Transcribe all of the data exactly. Images stay out.
§
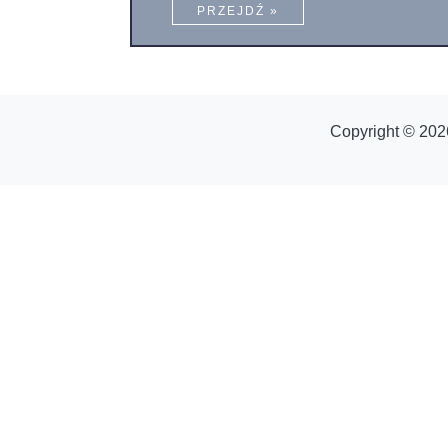
PRZEJDŹ »
Copyright © 202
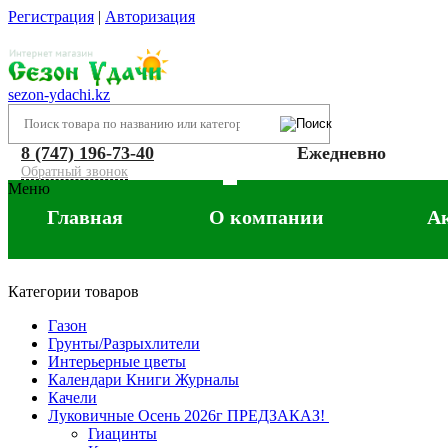
Регистрация
|
Авторизация
sezon-ydachi.kz
8 (747) 196-73-40
Ежедневно
Обратный звонок
Меню
Главная
О компании
А
Категории товаров
Газон
Грунты/Разрыхлители
Интерьерные цветы
Календари Книги Журналы
Качели
Луковичные Осень 2026г ПРЕДЗАКАЗ!
Гиацинты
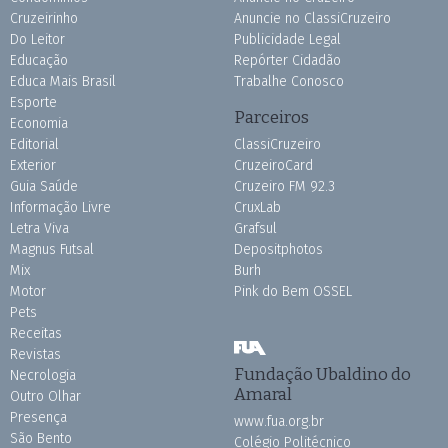
Cruzeirinho
Anuncie no ClassiCruzeiro
Do Leitor
Publicidade Legal
Educação
Repórter Cidadão
Educa Mais Brasil
Trabalhe Conosco
Esporte
Parceiros
Economia
Editorial
ClassiCruzeiro
Exterior
CruzeiroCard
Guia Saúde
Cruzeiro FM 92.3
Informação Livre
CruxLab
Letra Viva
Grafsul
Magnus Futsal
Depositphotos
Mix
Burh
Motor
Pink do Bem OSSEL
Pets
Receitas
Revistas
Fundação Ubaldino do
Necrologia
Amaral
Outro Olhar
Presença
www.fua.org.br
São Bento
Colégio Politécnico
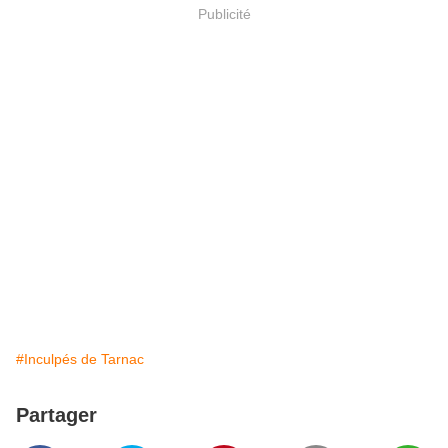
Publicité
#Inculpés de Tarnac
Partager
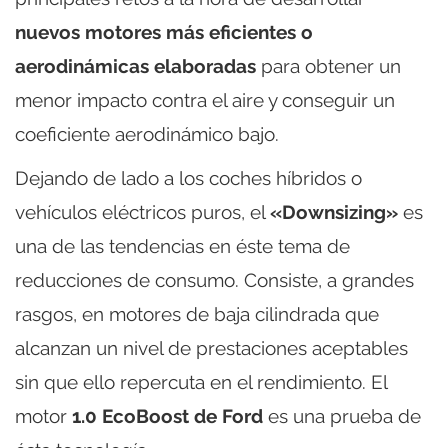
nuevos motores más eficientes o
aerodinámicas elaboradas
para obtener un
menor impacto contra el aire y conseguir un
coeficiente aerodinámico bajo.
Dejando de lado a los coches híbridos o
vehículos eléctricos puros, el
«Downsizing»
es
una de las tendencias en éste tema de
reducciones de consumo. Consiste, a grandes
rasgos, en motores de baja cilindrada que
alcanzan un nivel de prestaciones aceptables
sin que ello repercuta en el rendimiento. El
motor
1.0 EcoBoost de Ford
es una prueba de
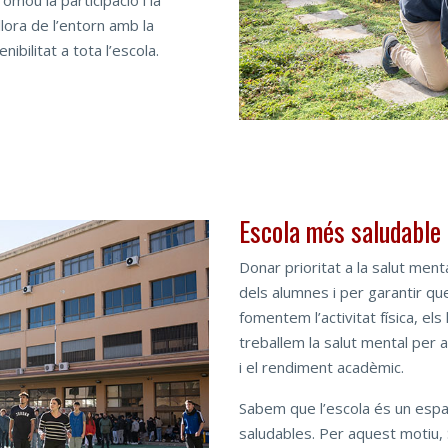
omou la participació i la
llora de l’entorn amb la
ibilitat a tota l’escola.
Escola més saludable
Donar prioritat a la salut menta
dels alumnes i per garantir qu
fomentem l’activitat física, els
treballem la salut mental per 
i el rendiment acadèmic.
Sabem que l’escola és un espa
saludables. Per aquest motiu, S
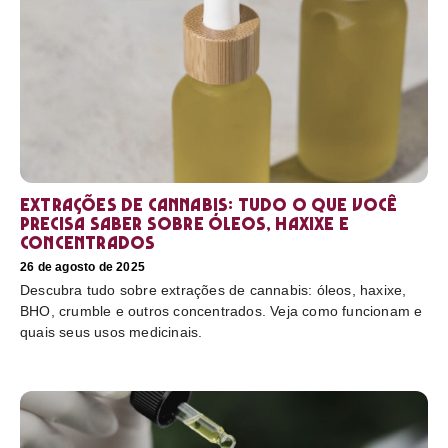
Extrações de cannabis: tudo o que você
precisa saber sobre óleos, haxixe e
concentrados
26 de agosto de 2025
Descubra tudo sobre extrações de cannabis: óleos, haxixe,
BHO, crumble e outros concentrados. Veja como funcionam e
quais seus usos medicinais.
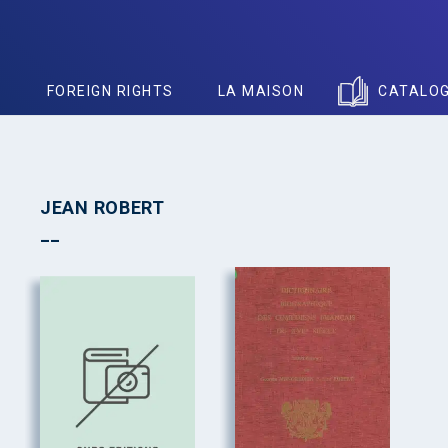
S
FOREIGN RIGHTS
LA MAISON
CATALO
JEAN ROBERT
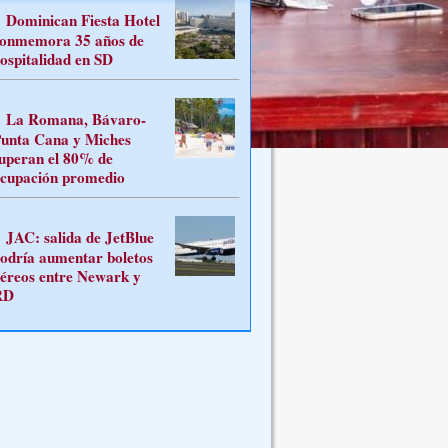
Dominican Fiesta Hotel
onmemora 35 años de
ospitalidad en SD
La Romana, Bávaro-
unta Cana y Miches
uperan el 80% de
cupación promedio
JAC: salida de JetBlue
odría aumentar boletos
éreos entre Newark y
RD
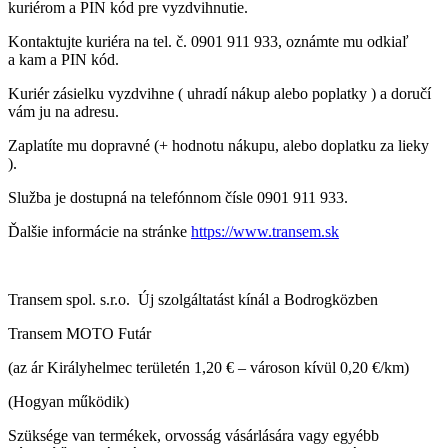
kuriérom a PIN kód pre vyzdvihnutie.
Kontaktujte kuriéra na tel. č. 0901 911 933, oznámte mu odkiaľ
a kam a PIN kód.
Kuriér zásielku vyzdvihne ( uhradí nákup alebo poplatky ) a doručí
vám ju na adresu.
Zaplatíte mu dopravné (+ hodnotu nákupu, alebo doplatku za lieky
).
Služba je dostupná na telefónnom čísle 0901 911 933.
Ďalšie informácie na stránke
https://www.transem.sk
Transem spol. s.r.o. Új szolgáltatást kínál a Bodrogközben
Transem MOTO Futár
(az ár Királyhelmec területén 1,20 € – városon kívül 0,20 €/km)
(Hogyan működik)
Szüksége van termékek, orvosság vásárlására vagy egyébb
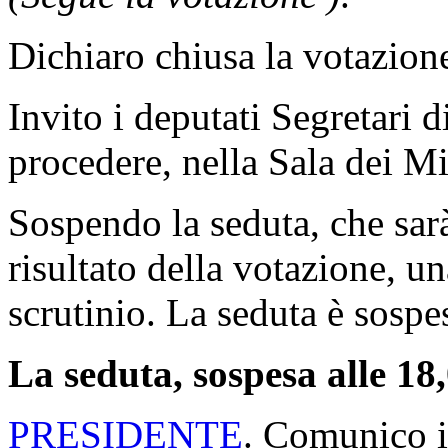
Dichiaro chiusa la votazion
Invito i deputati Segretari 
procedere, nella Sala dei Min
Sospendo la seduta, che sarà 
risultato della votazione, un
scrutinio. La seduta è sospe
La seduta, sospesa alle 18,
PRESIDENTE
. Comunico il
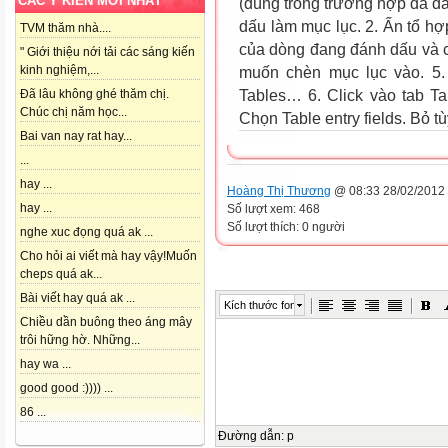
CÁC Ý KIẾN MỚI NHẤT
(dùng trong trường hợp đã đ
dấu làm mục lục. 2. Ấn tổ h
TVM thăm nhà....
của dòng đang đánh dấu và c
" Giới thiệu nới tải các sáng kiến
kinh nghiệm,...
muốn chèn mục lục vào. 5.
Tables… 6. Click vào tab Tab
Đã lâu không ghé thăm chị.
Chúc chị năm học...
Chọn Table entry fields. Bỏ t
Bai van nay rat hay...
...
hay ...
Hoàng Thị Thương
@ 08:33 28/02/2012
hay ...
Số lượt xem: 468
Số lượt thích: 0 người
nghe xuc đọng quá ak ...
Cho hỏi ai viết mà hay vậy!Muốn
cheps quá ak...
Bài viết hay quá ak ...
Kích thước font
Chiều dần buông theo áng mây
trôi hững hờ. Những...
hay wa ...
good good :)))) ...
86 ...
Đường dẫn
:
p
§
Expected answer:
PRZEJDŹ »
Copyright © 202
Регистрация
|
Авторизация
sezon-ydachi.kz
8 (747) 196-73-40
Ежедневно
Обратный звонок
Меню
Главная
О компании
А
Категории товаров
Газон
Грунты/Разрыхлители
Интерьерные цветы
Календари Книги Журналы
Качели
Луковичные Осень 2026г ПРЕДЗАКАЗ!
Гиацинты
Cruzeirinho
Anuncie no ClassiCruzeiro
Do Leitor
Publicidade Legal
Educação
Repórter Cidadão
Educa Mais Brasil
Trabalhe Conosco
Esporte
Parceiros
Economia
Editorial
ClassiCruzeiro
Exterior
CruzeiroCard
Guia Saúde
Cruzeiro FM 92.3
Informação Livre
CruxLab
Letra Viva
Grafsul
Magnus Futsal
Depositphotos
Mix
Burh
Motor
Pink do Bem OSSEL
Pets
Receitas
Revistas
Fundação Ubaldino do
Necrologia
Amaral
Outro Olhar
Presença
www.fua.org.br
São Bento
Colégio Politécnico
Publicité
#Inculpés de Tarnac
Partager
nuevos motores más eficientes o
aerodinámicas elaboradas
para obtener un
menor impacto contra el aire y conseguir un
coeficiente aerodinámico bajo.
Dejando de lado a los coches híbridos o
vehículos eléctricos puros, el
«Downsizing»
es
una de las tendencias en éste tema de
reducciones de consumo. Consiste, a grandes
rasgos, en motores de baja cilindrada que
alcanzan un nivel de prestaciones aceptables
sin que ello repercuta en el rendimiento. El
motor
1.0 EcoBoost de Ford
es una prueba de
omou la participació i la
llora de l’entorn amb la
ibilitat a tota l’escola.
Escola més saludable
Donar prioritat a la salut menta
dels alumnes i per garantir qu
fomentem l’activitat física, els
treballem la salut mental per 
i el rendiment acadèmic.
Sabem que l’escola és un espa
saludables. Per aquest motiu, S
Extrações de cannabis: tudo o que você
precisa saber sobre óleos, haxixe e
concentrados
26 de agosto de 2025
Descubra tudo sobre extrações de cannabis: óleos, haxixe,
BHO, crumble e outros concentrados. Veja como funcionam e
quais seus usos medicinais.
S
FOREIGN RIGHTS
LA MAISON
CATALO
JEAN ROBERT
Dominican Fiesta Hotel
onmemora 35 años de
ospitalidad en SD
La Romana, Bávaro-
unta Cana y Miches
uperan el 80% de
cupación promedio
JAC: salida de JetBlue
odría aumentar boletos
éreos entre Newark y
RD
kuriérom a PIN kód pre vyzdvihnutie.
Kontaktujte kuriéra na tel. č. 0901 911 933, oznámte mu odkiaľ
a kam a PIN kód.
Kuriér zásielku vyzdvihne ( uhradí nákup alebo poplatky ) a doručí
vám ju na adresu.
Zaplatíte mu dopravné (+ hodnotu nákupu, alebo doplatku za lieky
).
Služba je dostupná na telefónnom čísle 0901 911 933.
Ďalšie informácie na stránke
https://www.transem.sk
Transem spol. s.r.o. Új szolgáltatást kínál a Bodrogközben
Transem MOTO Futár
(az ár Királyhelmec területén 1,20 € – városon kívül 0,20 €/km)
(Hogyan működik)
Szüksége van termékek, orvosság vásárlására vagy egyébb
Dichiaro chiusa la votazion
Invito i deputati Segretari 
procedere, nella Sala dei Min
Sospendo la seduta, che sarà 
risultato della votazione, un
scrutinio. La seduta è sospe
La seduta, sospesa alle 18,
PRESIDENTE
. Comunico il
CÁC Ý KIẾN MỚI NHẤT
(dùng trong trường hợp đã đ
dấu làm mục lục. 2. Ấn tổ h
TVM thăm nhà....
của dòng đang đánh dấu và c
" Giới thiệu nới tải các sáng kiến
kinh nghiệm,...
muốn chèn mục lục vào. 5.
Tables… 6. Click vào tab Tab
Đã lâu không ghé thăm chị.
Chúc chị năm học...
Chọn Table entry fields. Bỏ t
Bai van nay rat hay...
...
hay ...
Hoàng Thị Thương
@ 08:33 28/02/2012
hay ...
Số lượt xem: 468
Số lượt thích: 0 người
nghe xuc đọng quá ak ...
Cho hỏi ai viết mà hay vậy!Muốn
cheps quá ak...
Bài viết hay quá ak ...
Kích thước font
Chiều dần buông theo áng mây
trôi hững hờ. Những...
hay wa ...
good good :)))) ...
86 ...
Đường dẫn
:
p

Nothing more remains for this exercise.